Ingredients and Weight:
- Fish fillets (such as tilapia or cod): 1 pound (450g)
- Red curry paste: 1/4 cup (60ml)
- Coconut milk: 1 can (13.5 ounces/400ml)
- Fish sauce: 2 tablespoons (30ml)
- Brown sugar: 1 tablespoon (15g)
- Lime juice: 1 tablespoon (15ml)
- Kaffir lime leaves (fresh or frozen): 3-4 leaves, torn into small pieces
- Lemongrass (fresh or frozen): 1 stalk, sliced thinly
- Red bell pepper: 1/2, thinly sliced
- Green onion: 1/4 cup (5g), thinly sliced
- Cilantro: 1/4 cup (5g), chopped
Preparation Time:
15 minutes
Cooking Time:
10 minutes
Difficulty Level:
3
Preparation Method Steps:
- In a large skillet or Dutch oven over medium heat, combine the curry paste, coconut milk, fish sauce, brown sugar, lime juice, kaffir lime leaves, and lemongrass.

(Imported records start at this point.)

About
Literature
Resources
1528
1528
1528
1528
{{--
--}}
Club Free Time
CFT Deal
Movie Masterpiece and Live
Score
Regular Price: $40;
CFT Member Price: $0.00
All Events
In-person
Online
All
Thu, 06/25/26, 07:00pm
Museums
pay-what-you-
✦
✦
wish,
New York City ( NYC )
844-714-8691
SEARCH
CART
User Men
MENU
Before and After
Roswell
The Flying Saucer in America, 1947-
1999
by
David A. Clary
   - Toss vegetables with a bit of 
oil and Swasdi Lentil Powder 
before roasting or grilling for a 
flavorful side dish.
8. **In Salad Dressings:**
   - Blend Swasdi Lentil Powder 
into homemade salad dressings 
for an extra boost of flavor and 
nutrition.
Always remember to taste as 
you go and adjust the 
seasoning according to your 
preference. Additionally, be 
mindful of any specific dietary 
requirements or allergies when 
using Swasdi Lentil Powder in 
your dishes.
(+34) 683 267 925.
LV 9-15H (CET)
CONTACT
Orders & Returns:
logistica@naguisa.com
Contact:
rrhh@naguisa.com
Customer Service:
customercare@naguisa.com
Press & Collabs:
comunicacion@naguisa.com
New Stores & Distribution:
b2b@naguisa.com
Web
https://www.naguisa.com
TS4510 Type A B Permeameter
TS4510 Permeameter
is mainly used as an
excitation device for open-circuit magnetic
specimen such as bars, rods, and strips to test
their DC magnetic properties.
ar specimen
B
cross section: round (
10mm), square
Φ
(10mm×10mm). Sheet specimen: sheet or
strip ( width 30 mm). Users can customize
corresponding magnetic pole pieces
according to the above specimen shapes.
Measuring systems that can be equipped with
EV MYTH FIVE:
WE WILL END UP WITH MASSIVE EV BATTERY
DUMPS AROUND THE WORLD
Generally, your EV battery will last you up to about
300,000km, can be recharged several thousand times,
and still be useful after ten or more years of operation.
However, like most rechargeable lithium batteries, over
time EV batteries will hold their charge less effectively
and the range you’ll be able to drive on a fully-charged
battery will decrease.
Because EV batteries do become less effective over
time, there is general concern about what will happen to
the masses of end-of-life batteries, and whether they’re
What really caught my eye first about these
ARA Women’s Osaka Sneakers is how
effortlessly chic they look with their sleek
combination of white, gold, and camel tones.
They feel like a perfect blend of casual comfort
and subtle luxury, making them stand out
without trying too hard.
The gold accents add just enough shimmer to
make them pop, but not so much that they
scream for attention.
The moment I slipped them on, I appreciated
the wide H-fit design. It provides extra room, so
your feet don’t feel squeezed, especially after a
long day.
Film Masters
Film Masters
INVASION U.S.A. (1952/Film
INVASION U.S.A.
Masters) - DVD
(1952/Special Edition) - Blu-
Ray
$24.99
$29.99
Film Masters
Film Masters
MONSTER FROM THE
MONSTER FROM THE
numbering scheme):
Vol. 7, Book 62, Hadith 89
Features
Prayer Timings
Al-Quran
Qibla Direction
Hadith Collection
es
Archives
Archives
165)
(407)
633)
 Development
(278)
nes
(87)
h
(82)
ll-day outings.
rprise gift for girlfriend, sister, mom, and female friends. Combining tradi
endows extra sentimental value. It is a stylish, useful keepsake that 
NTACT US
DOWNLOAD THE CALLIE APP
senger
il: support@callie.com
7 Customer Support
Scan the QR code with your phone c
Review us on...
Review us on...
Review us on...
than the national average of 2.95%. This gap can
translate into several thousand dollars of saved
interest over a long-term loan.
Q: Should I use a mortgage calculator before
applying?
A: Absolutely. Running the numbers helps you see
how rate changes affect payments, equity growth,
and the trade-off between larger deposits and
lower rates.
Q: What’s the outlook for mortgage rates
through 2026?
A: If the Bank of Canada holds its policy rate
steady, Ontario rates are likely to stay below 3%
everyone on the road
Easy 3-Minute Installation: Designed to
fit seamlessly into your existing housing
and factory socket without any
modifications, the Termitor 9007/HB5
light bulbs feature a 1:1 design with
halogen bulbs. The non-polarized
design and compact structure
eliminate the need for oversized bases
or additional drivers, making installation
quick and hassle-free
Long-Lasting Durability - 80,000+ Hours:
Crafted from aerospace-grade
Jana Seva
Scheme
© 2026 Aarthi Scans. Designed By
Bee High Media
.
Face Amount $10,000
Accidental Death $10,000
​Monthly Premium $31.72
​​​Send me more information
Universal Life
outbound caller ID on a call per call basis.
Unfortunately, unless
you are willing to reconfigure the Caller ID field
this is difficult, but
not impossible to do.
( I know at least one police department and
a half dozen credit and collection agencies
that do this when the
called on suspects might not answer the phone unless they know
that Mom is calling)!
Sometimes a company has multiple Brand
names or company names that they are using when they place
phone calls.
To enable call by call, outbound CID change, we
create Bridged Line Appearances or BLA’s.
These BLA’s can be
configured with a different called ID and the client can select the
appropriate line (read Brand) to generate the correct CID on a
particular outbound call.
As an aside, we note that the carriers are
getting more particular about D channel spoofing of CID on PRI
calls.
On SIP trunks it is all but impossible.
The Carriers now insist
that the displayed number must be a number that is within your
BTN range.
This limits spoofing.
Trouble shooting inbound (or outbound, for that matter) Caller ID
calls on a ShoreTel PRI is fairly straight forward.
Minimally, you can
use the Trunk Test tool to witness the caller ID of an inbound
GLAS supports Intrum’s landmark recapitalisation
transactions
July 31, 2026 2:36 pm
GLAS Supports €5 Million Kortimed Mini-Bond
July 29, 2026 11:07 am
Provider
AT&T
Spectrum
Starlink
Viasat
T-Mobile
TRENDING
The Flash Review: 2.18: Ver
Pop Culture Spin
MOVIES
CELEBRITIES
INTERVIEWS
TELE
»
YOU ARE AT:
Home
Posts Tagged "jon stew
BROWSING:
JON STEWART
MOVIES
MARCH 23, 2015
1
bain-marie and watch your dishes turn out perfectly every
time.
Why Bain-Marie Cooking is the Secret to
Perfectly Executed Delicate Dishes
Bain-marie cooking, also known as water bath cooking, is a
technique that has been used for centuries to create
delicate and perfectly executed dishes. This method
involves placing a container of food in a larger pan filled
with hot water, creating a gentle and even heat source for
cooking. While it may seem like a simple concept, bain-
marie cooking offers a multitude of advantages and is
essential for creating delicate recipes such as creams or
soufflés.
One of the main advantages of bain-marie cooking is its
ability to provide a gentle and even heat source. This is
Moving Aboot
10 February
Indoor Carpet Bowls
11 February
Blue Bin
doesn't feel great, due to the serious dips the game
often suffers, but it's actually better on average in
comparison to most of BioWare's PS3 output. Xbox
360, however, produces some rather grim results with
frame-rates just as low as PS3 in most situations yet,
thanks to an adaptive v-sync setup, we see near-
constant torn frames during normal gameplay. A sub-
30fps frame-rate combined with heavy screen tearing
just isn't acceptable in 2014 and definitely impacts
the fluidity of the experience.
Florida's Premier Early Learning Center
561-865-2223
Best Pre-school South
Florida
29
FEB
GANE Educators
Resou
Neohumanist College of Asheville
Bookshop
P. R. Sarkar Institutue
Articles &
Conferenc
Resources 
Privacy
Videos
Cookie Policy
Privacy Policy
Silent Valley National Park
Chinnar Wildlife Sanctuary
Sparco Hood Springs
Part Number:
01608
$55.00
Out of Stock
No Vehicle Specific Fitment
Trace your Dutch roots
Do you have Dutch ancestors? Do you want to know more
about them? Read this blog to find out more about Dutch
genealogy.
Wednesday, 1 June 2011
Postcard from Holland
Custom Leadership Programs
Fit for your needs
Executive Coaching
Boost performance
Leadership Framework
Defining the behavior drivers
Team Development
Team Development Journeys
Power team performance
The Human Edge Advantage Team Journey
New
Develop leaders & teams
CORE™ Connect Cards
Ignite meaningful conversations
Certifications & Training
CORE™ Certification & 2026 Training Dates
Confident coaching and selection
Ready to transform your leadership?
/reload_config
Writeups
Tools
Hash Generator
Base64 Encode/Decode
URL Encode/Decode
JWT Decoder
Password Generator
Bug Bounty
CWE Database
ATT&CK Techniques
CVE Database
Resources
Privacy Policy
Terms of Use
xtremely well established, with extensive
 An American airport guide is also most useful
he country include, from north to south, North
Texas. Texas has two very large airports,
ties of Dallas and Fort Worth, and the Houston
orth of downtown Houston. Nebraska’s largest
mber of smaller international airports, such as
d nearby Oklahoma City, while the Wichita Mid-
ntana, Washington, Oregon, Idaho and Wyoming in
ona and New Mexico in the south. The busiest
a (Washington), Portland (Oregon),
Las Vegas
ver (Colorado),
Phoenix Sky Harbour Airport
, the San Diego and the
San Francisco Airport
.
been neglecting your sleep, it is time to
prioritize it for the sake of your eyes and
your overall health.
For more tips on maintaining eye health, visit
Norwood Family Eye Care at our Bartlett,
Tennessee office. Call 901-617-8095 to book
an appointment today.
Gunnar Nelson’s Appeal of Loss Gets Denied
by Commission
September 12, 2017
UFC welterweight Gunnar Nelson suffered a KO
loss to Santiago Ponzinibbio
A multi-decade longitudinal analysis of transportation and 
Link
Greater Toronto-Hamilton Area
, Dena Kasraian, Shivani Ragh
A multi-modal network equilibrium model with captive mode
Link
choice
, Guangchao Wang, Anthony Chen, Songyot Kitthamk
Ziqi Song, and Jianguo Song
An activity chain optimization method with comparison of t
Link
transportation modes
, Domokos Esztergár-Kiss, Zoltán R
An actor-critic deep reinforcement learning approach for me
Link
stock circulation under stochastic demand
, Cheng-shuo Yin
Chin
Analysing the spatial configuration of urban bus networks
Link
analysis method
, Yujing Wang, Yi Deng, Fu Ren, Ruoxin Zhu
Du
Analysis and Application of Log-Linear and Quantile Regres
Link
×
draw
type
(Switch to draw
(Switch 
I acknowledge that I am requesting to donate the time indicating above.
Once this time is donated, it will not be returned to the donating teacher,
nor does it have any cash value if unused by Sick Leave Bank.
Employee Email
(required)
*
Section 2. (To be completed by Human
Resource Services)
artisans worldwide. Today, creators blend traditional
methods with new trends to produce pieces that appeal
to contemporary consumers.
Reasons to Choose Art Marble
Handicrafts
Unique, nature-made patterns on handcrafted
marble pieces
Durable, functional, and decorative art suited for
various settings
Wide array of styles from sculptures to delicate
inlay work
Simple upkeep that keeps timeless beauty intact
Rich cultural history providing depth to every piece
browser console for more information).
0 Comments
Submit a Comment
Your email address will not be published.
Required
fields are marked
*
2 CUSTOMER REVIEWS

- Bring to a simmer and cook for 5 minutes, stirring occasionally.
- Add the fish fillets, bell pepper, and green onion. Simmer gently for 5-7 minutes, or until the fish is cooked through and flakes easily.
- Stir in the cilantro just before serving.
Nutritional Information:
- Calories: 320 per serving
- Protein: 30g
- Carbohydrates: 35g
- Fat: 15g
Dish Characteristics:
- Creamy and flavorful Thai curry sauce
- Tender fish fillets
- Sweet and savory with a hint of heat
- Vibrant and colorful vegetables
User Comments:
- "This dish is a perfect blend of American and Thai flavors."
- "The curry sauce is rich and addicting, and the fish is cooked to perfection."
- "I love the combination of sweet and savory flavors, and the vegetables add a nice crunch."
Special Precautions and Tips:
- If you don't have red curry paste, you can substitute with green curry paste or yellow curry paste.
- Adjust the amount of fish sauce and brown sugar to taste.
- Serve with jasmine rice or noodles.